Das Ganztagsförderungsgesetz (Gafög) sieht vor, der Bundesregierung jährlich über den Ausbaustand des Ganztages für Kinder im Grundschulalter zu berichten. Nun ist der dritte Gafög-Bericht erschienen. Neben der jährlichen Auswertung beleuchtet der Bericht dieses Jahr das Thema "Ganztag aus Elternperspektive". Die Bildungs- und Betreuungsangebote für Kinder in Rheinland-Pfalz bewertet der Bericht als positiv.

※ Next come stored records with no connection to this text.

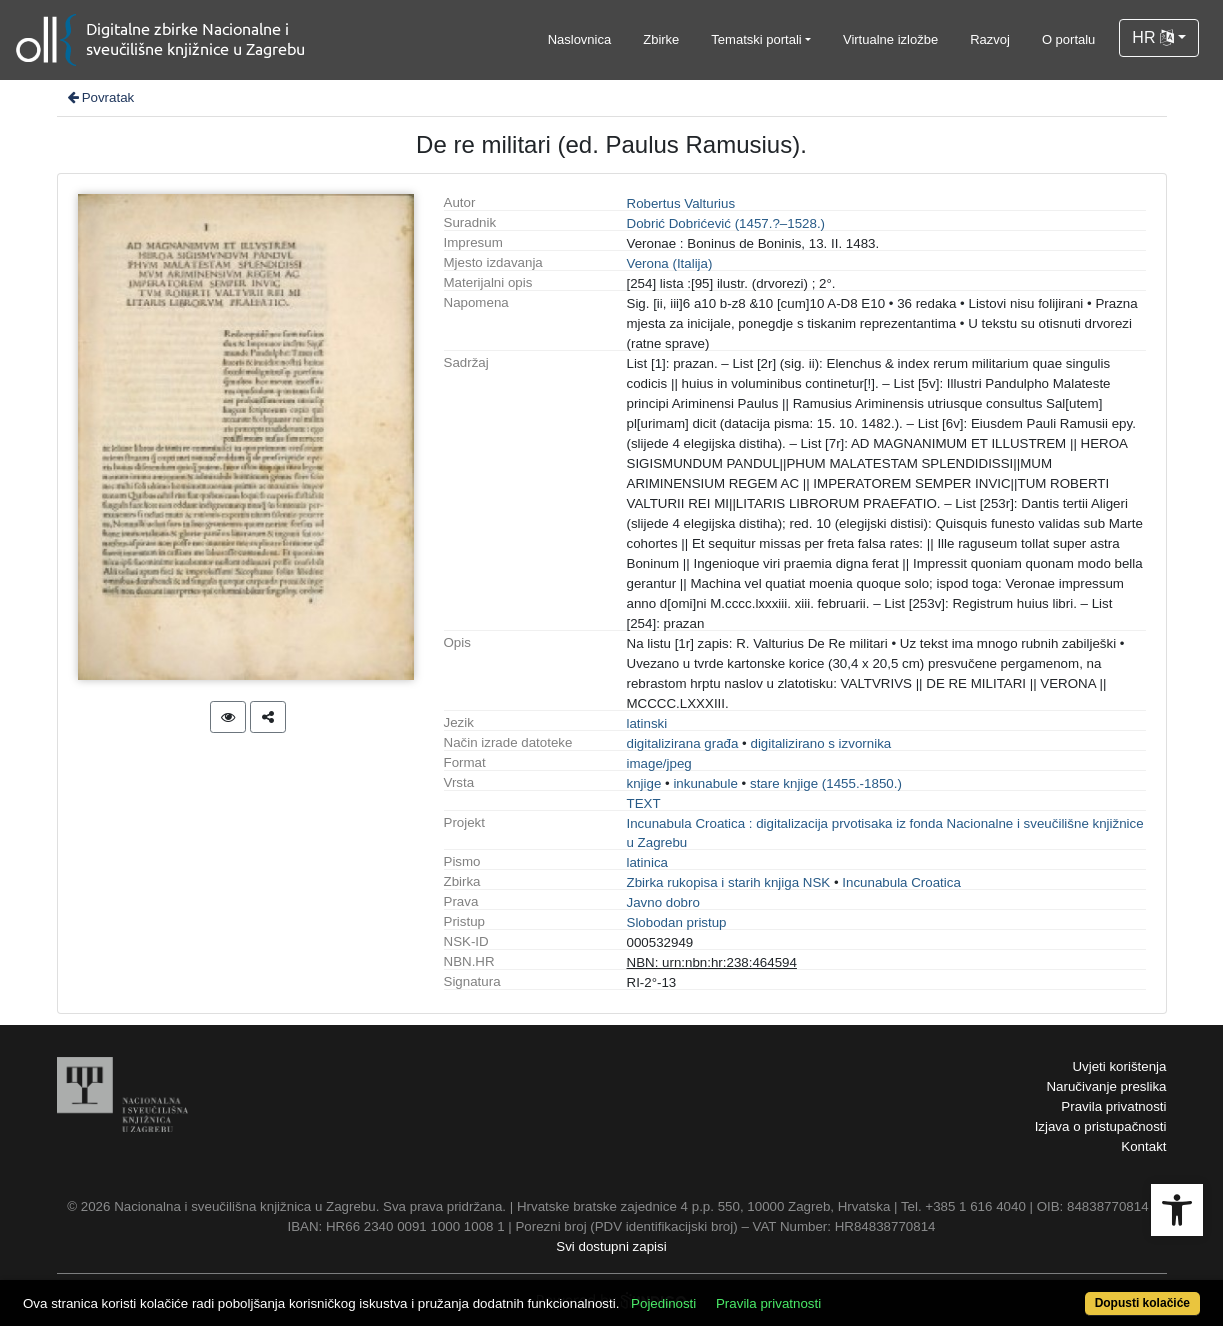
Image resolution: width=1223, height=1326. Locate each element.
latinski (647, 723)
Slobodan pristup (677, 922)
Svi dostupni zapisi (611, 1246)
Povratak (100, 97)
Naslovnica (580, 39)
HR (1153, 37)
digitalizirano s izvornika (820, 743)
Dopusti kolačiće (1142, 1303)
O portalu (1068, 39)
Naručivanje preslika (1106, 1086)
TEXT (644, 803)
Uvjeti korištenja (1119, 1066)
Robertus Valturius (681, 203)
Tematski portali (756, 39)
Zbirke (661, 39)
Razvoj (990, 39)
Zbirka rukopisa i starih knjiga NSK (729, 882)
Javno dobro (663, 902)
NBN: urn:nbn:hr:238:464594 (712, 962)
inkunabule (705, 783)
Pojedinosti (663, 1303)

In den vergangenen Jahren zeigt sich der Ausbau des Angebotes: Während 2023 erst 52 Prozent der Grundschulkinder in Rheinland-Pfalz Ganztagsangebote in Anspruch nahmen, sind es 2025 schon 55 Prozent. Damit liegt das Bundesland etwa im Durchschnitt, deutschlandweit nehmen 57 Prozent der Kinder im Grundschulalter ein Ganztagsangebot wahr. Das entspricht insgesamt 1,9 Millionen Kindern. "Die Bildungs- und Betreuungsangebote helfen Kindern, sich persönlich zu entwickeln. Für Familien bedeuten die Angebote Entlastung, die Kinder werden wohnortnah betreut und gut gefördert", sagt Sven Teuber. 

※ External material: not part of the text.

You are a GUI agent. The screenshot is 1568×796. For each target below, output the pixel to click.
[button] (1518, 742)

Rheinland-Pfalz erkannte die Potenziale ganztägiger Bildungs- und Betreuungsangebote bereits sehr früh und startete im Jahr 2002 ein Ausbauprogramm des schulischen Ganztags. Seitdem wurde das Netz der Ganztagsschulen landesweit ausgebaut, so dass bereits heute jedes Grundschulkind in Rheinland-Pfalz ein qualitativ hochwertiges schulisches Ganztagsangebot wahrnehmen kann. Das schulische Ganztagsangebot ist mit Ausnahme des Mittagessens, das in Verantwortung des Schulträgers liegt, kostenfrei.

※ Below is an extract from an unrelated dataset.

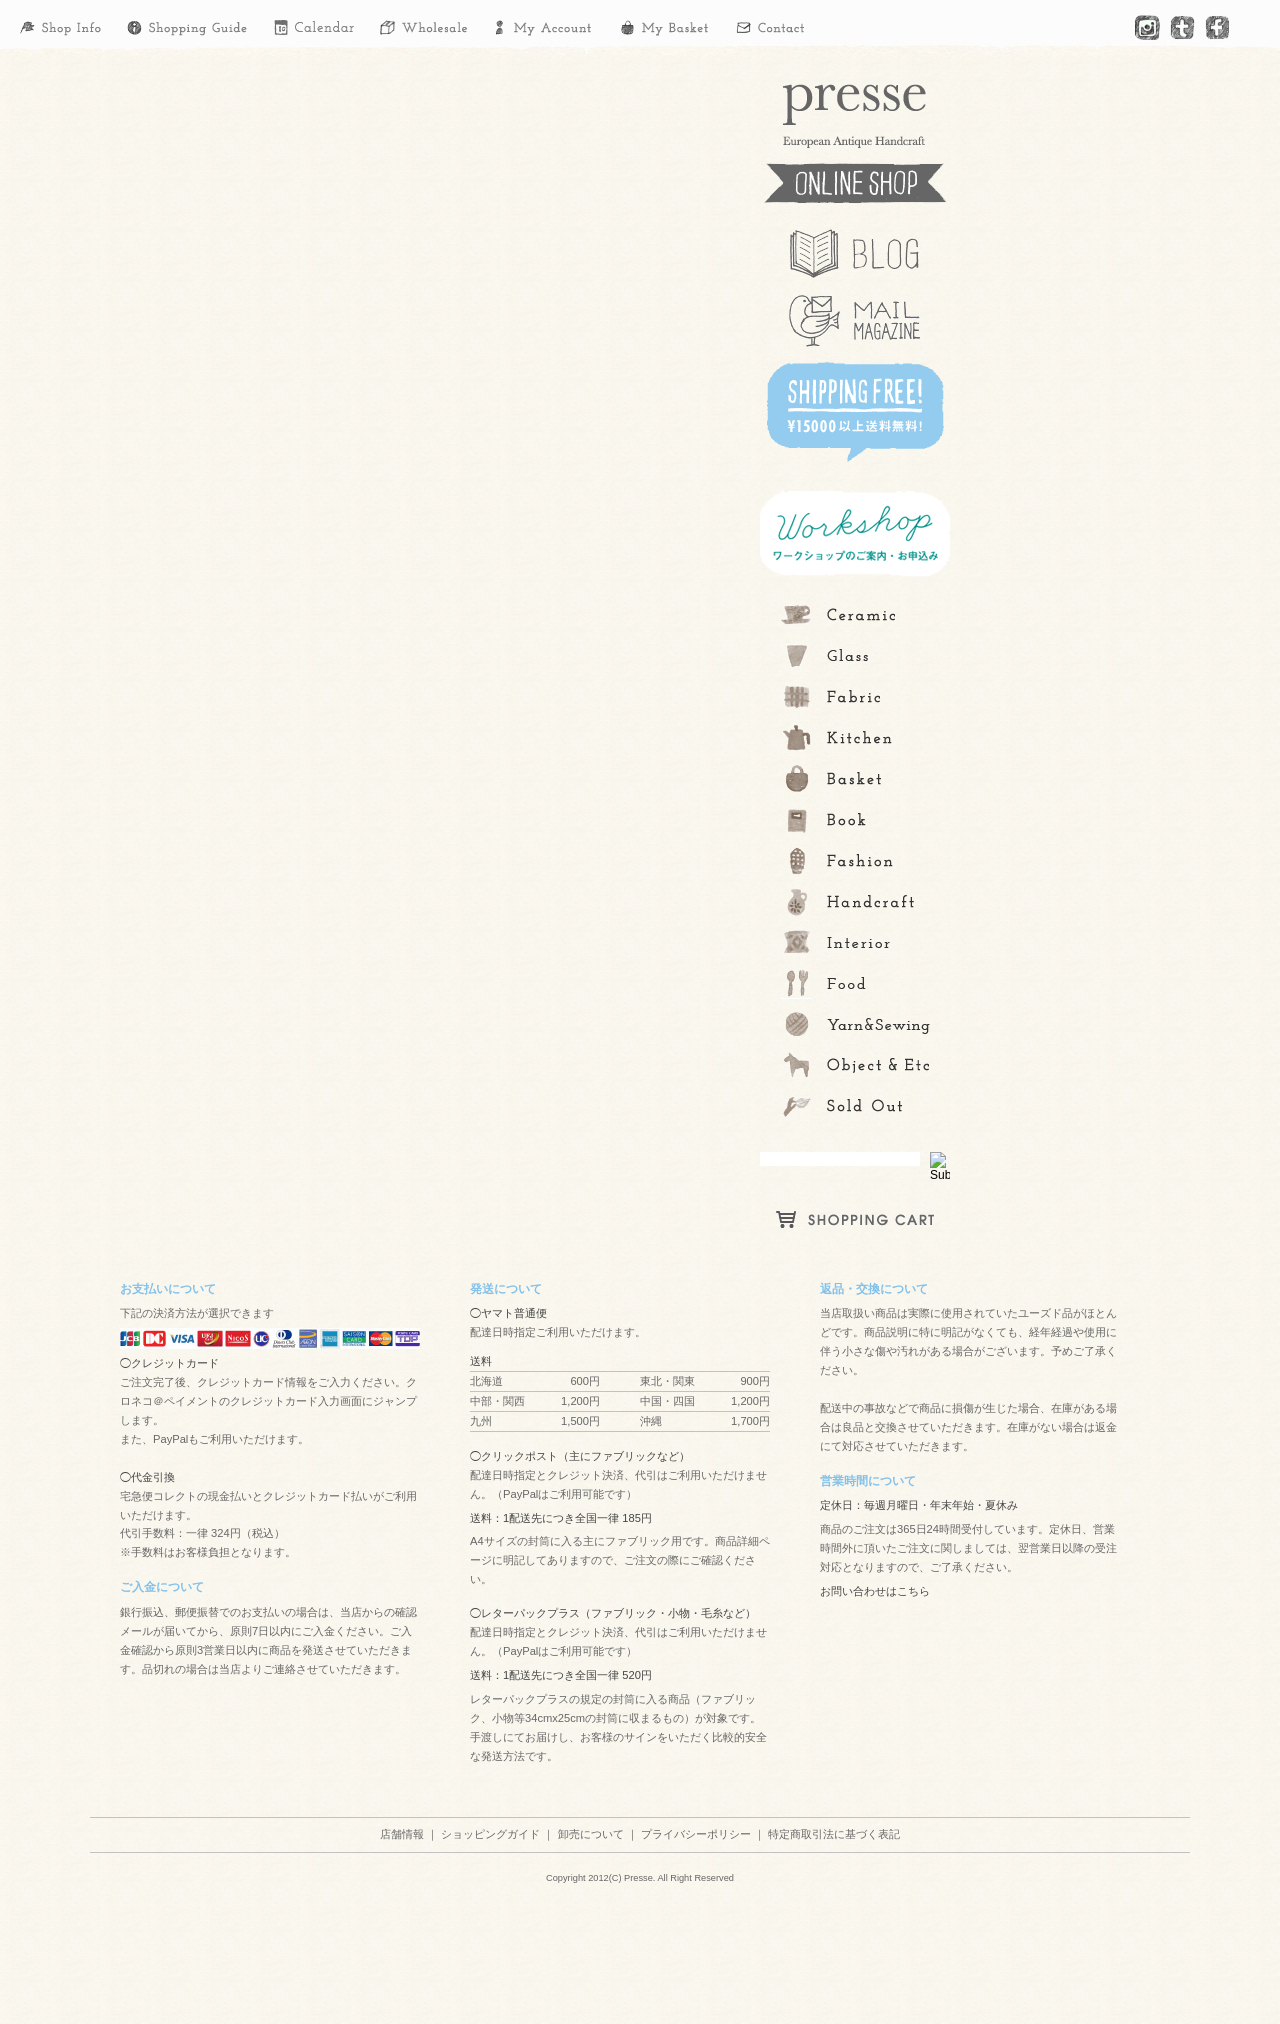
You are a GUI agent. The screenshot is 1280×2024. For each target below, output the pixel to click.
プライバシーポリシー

Insgesamt steigt laut dem dritten Gafög-Bericht der Bedarf an Betreuung über Mittag, also bis etwa 14.30 Uhr. Im Jahr 2023 prognostizierte der erste Bericht für Rheinland-Pfalz einen Betreuungsbedarf von 74 Prozent, davon 64 Prozent Ganztags- und 10 Prozent Übermittagsbetreuung. Der aktuelle Bericht prognostiziert 75 Prozent Betreuungsbedarf, davon jedoch 60 Prozent ganztags und 15 Prozent Übermittagsbetreuung. 

Durch die im Gafög verankerte stufenweise Einführung haben bis zum Schuljahr 2029/2030 alle Kinder im Grundschulalter einen Rechtsanspruch auf eine täglich achtstündige Förderung. Diese kann sowohl in Tageseinrichtungen als auch in schulischen Ganztagsangeboten stattfinden. Seit dem Start des Ausbauprogramms des schulischen Ganztags hat das Land im Zeitraum von 2002 bis 2024 Finanzmittel im Umfang von insgesamt mehr als 2,15 Mrd. Euro für die Ganztagsschulen zur Verfügung gestellt. Hiervon wurden über 328 Mio. Euro zur Förderung des Schulbaus genutzt. Um Ganztagsangebote für Kinder im Grundschulalter qualitativ und quantitativ auszubauen, stellt der Bund im Investitionsprogramm"„Ganztagsausbau", weitere Finanzmittel zur Verfügung und beteiligt sich damit an der finanziellen Entlastung der Länder. Rheinland-Pfalz fallen hier Fördermittel in Höhe von rund 132,5 Mio. Euro zu.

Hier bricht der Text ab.